These are for potato perogi. Cook about 4-6 potatoes with a large onion. Mash and add 1/2-3/4 Cups grated cheddar cheese (depending on how cheesy you like them). Add a little salt and pepper but no milk.

Roll dough to about 1/4" thick and cut into small squares or rounds. Put a dab of filling in each and seal well. I usually brush a little water on edge and press to seal them. (I just fold them in half, whether using round or square shape) Drop into boiling water and they are done when they float to the top and are cooked 5 minutes.. I also stir them after dropping them into the water. Remove from water with slotted spoon and fry in onions and butter to brown just a bit. I then transfer into a roaster or large casserole and layer them with kielbasa and heat and serve. They are work, but so worth the effort. They can be made the day before and reheated in the oven. The hot water makes this dough come together pretty easily. And make sure they are sealed well.
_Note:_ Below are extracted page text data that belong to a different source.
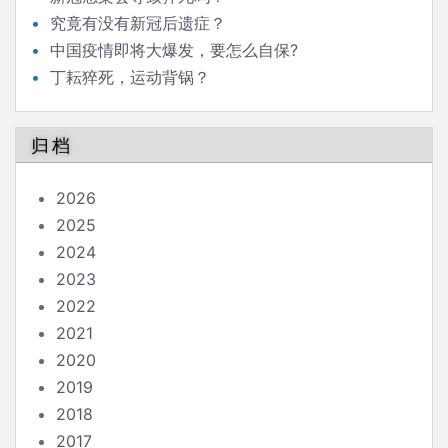
究竟有没有新冠后遗症？
中国疫情即将大爆发，要怎么自保?
丁耘猝死，运动背锅？
归档
2026
2025
2024
2023
2022
2021
2020
2019
2018
2017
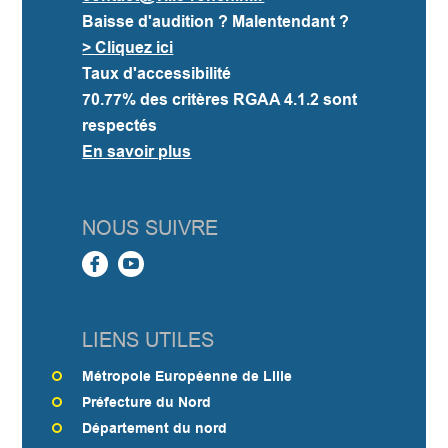
Baisse d'audition ? Malentendant ?
> Cliquez ici
Taux d'accessibilité
70.77%
des critères RGAA 4.1.2 sont
respectés
En savoir plus
NOUS SUIVRE
LIENS UTILES
Métropole Européenne de Lille
Préfecture du Nord
Département du nord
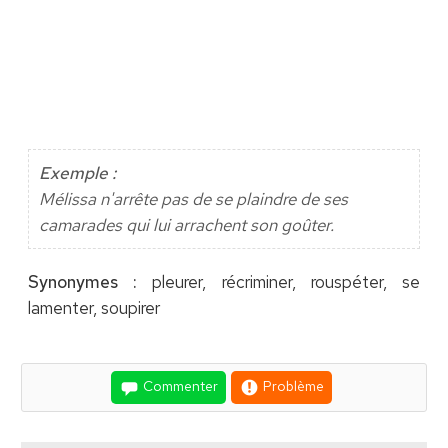
Exemple :
Mélissa n'arrête pas de se plaindre de ses
camarades qui lui arrachent son goûter.
Synonymes :
pleurer, récriminer, rouspéter, se
lamenter, soupirer
Commenter
Problème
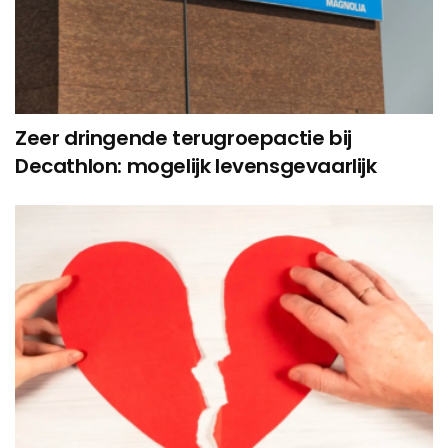
Zeer dringende terugroepactie bij
Decathlon: mogelijk levensgevaarlijk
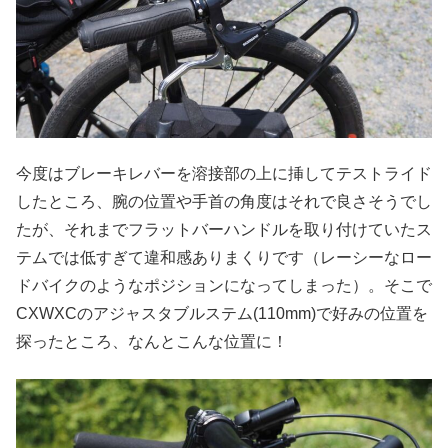
今度はブレーキレバーを溶接部の上に挿してテストライド
したところ、腕の位置や手首の角度はそれで良さそうでし
たが、それまでフラットバーハンドルを取り付けていたス
テムでは低すぎて違和感ありまくりです（レーシーなロー
ドバイクのようなポジションになってしまった）。そこで
CXWXCのアジャスタブルステム(110mm)で好みの位置を
探ったところ、なんとこんな位置に！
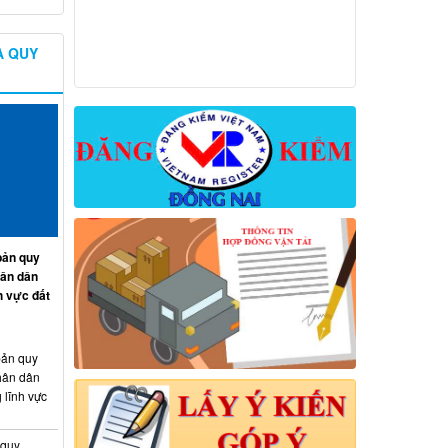
À QUY
ản quy
hân dân
h vực đất
ản quy
hân dân
 lĩnh vực
 quy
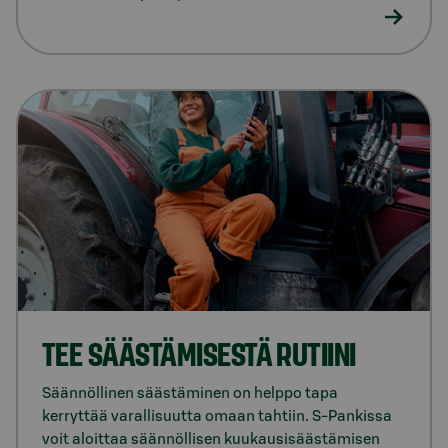
TEE SÄÄS­TÄ­MI­SES­TÄ RUTIINI
Säännöllinen säästäminen on helppo tapa
kerryttää varallisuutta omaan tahtiin. S-Pankissa
voit aloittaa säännöllisen kuukausisäästämisen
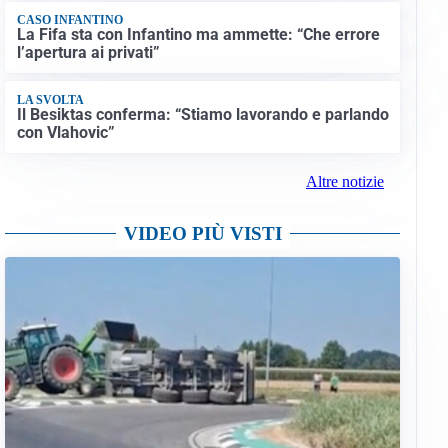
CASO INFANTINO
La Fifa sta con Infantino ma ammette: “Che errore
l’apertura ai privati”
LA SVOLTA
Il Besiktas conferma: “Stiamo lavorando e parlando
con Vlahovic”
Altre notizie
VIDEO PIÙ VISTI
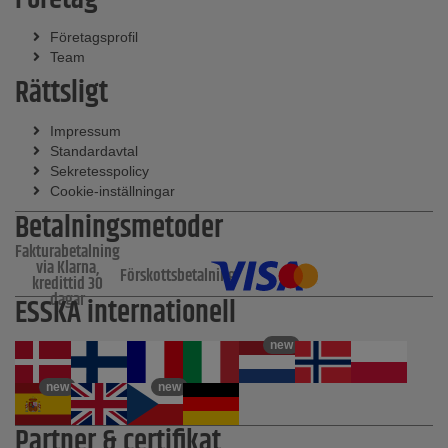
Företagsprofil
Team
Rättsligt
Impressum
Standardavtal
Sekretesspolicy
Cookie-inställningar
Betalningsmetoder
Fakturabetalning
via Klarna,
Förskottsbetalning
kredittid 30
dagar
ESSKA internationell
new
new
new
Partner & certifikat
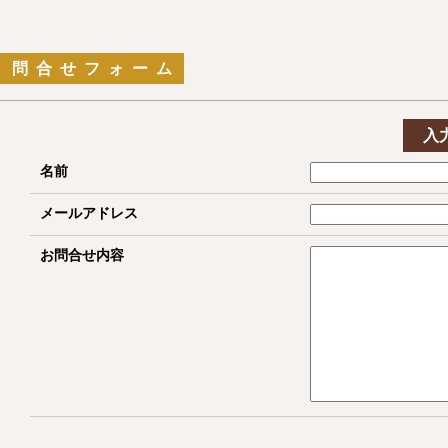
問合せフォーム
入
名前
メールアドレス
お問合せ内容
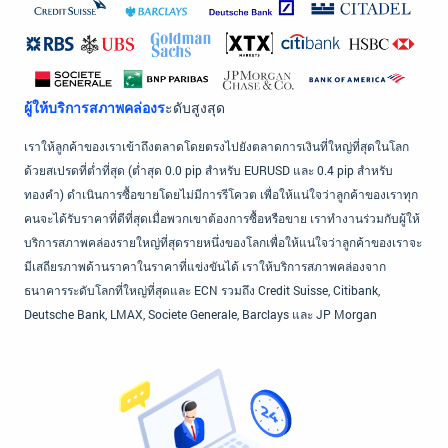
ผู้ให้บริการสภาพคล่องร
ะดับสูงสุด
เราให้ลูกค้าของเราเข้าถึงตลาดโดยตรงไปยังตลาดการเงินที่ใหญ่ที่สุดในโลก
ด้วยสเปรดที่ต่ำที่สุด (ต่ำสุด 0.0 pip สำหรับ EURUSD และ 0.4 pip สำหรับ
ทองคำ) ดำเนินการซื้อขายโดยไม่มีการรีโควต เพื่อให้แน่ใจว่าลูกค้าของเราทุก
คนจะได้รับราคาที่ดีที่สุดเมื่อพวกเขาต้องการซื้อหรือขาย เราทำงานร่วมกับผู้ให้
บริการสภาพคล่องรายใหญ่ที่สุดรายหนึ่งของโลกเพื่อให้แน่ใจว่าลูกค้าของเราจะ
มีเสถียรภาพด้านราคาในราคาที่แข่งขันได้ เราให้บริการสภาพคล่องจาก
ธนาคารระดับโลกที่ใหญ่ที่สุดและ ECN รวมถึง Credit Suisse, Citibank,
Deutsche Bank, LMAX, Societe Generale, Barclays และ JP Morgan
If not, they will pop open and you lose the filling.

Apricot Jello Salad
1 large or 2 small apricot jello
2/3 Cups water
2/3 Cups sugar
1 can crushed pineapple (14oz size)
2 jars apricot strained baby food, small jars
8 oz cream cheese
1 can evaporated milk (chilled)

Add all ingredients except milk to a heavy saucepan. Bring to a boil, cool. Whip the evaporated milk and fold together with the apricot mixture. Put in serving bowl and top with chopped nuts. This makes a lot of salad, but is good and keeps a few days.

I hope all enjoy the recipes if they try them and maybe Easter is not the day to try the Periogi, but they are good and we enjoy them. Hope everyone out there in Nancyland has a very Happy Easter.